Beginning at the line containing "electric performance with", repeat each line below exactly up to and including the line containing "Bolton or you are already a tenant in the". Do not repeat the pictures.

***** RECORDED DATA

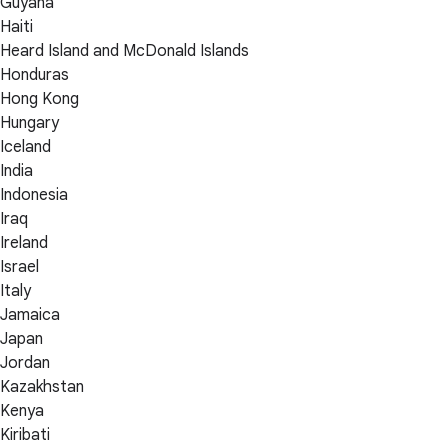
Guyana
Haiti
Heard Island and McDonald Islands
Honduras
Hong Kong
Hungary
Iceland
India
Indonesia
Iraq
Ireland
Israel
Italy
Jamaica
Japan
Jordan
Kazakhstan
Kenya
Kiribati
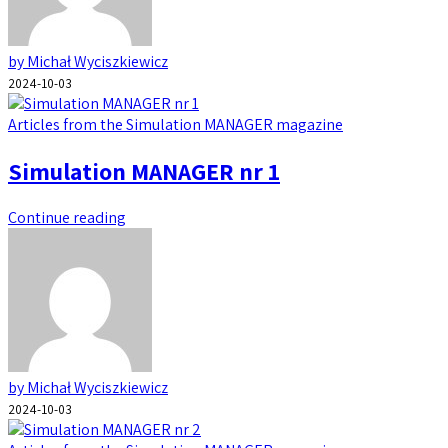
by Michał Wyciszkiewicz
2024-10-03
Articles from the Simulation MANAGER magazine
Simulation MANAGER nr 1
Continue reading
by Michał Wyciszkiewicz
2024-10-03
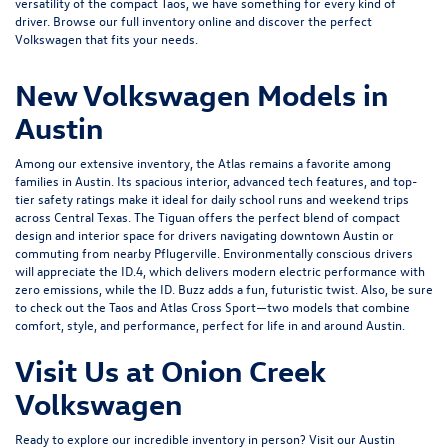
versatility of the compact
Taos
, we have something for every kind of
driver. Browse our full inventory online and discover the perfect
Volkswagen that fits your needs.
New Volkswagen Models in
Austin
Among our extensive inventory, the Atlas remains a favorite among
families in Austin. Its spacious interior, advanced tech features, and top-
tier safety ratings make it ideal for daily school runs and weekend trips
across Central Texas. The Tiguan offers the perfect blend of compact
design and interior space for drivers navigating downtown Austin or
commuting from nearby Pflugerville. Environmentally conscious drivers
will appreciate the
ID.4
, which delivers modern electric performance with
zero emissions, while the ID. Buzz adds a fun, futuristic twist. Also, be sure
to check out the Taos and
Atlas Cross Sport
—two models that combine
comfort, style, and performance, perfect for life in and around Austin.
Visit Us at Onion Creek
Volkswagen
Ready to explore our incredible inventory in person?
Visit our Austin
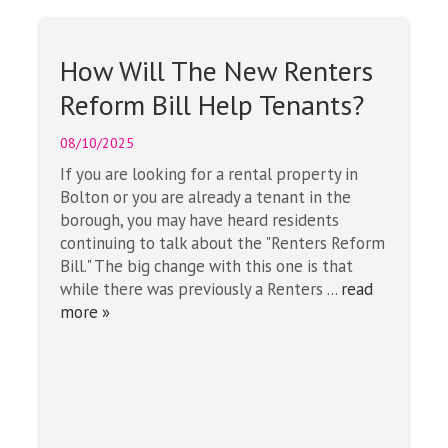
How Will The New Renters
Reform Bill Help Tenants?
08/10/2025
If you are looking for a rental property in
Bolton or you are already a tenant in the
borough, you may have heard residents
continuing to talk about the "Renters Reform
Bill." The big change with this one is that
while there was previously a Renters ...
read
more »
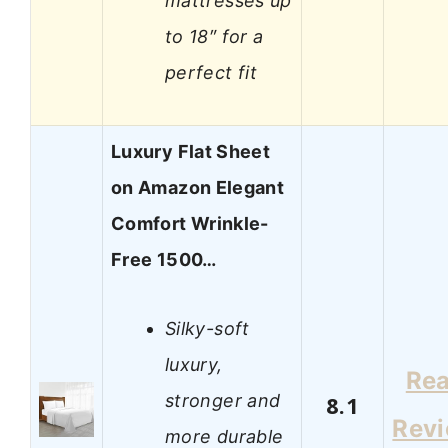
mattresses up
to 18″ for a
perfect fit
Luxury Flat Sheet
on Amazon Elegant
Comfort Wrinkle-
Free 1500…
Silky-soft
luxury,
Re
stronger and
8.1
Rev
more durable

**********

• **ANSWER BOX**:
, which delivers modern electric performance with
zero emissions, while the ID. Buzz adds a fun, futuristic twist. Also, be sure
to check out the Taos and
Atlas Cross Sport
—two models that combine
comfort, style, and performance, perfect for life in and around Austin.
Visit Us at Onion Creek
Volkswagen
Ready to explore our incredible inventory in person?
Visit our Austin
How Will The New Renters
Reform Bill Help Tenants?
08/10/2025
If you are looking for a rental property in
Bolton or you are already a tenant in the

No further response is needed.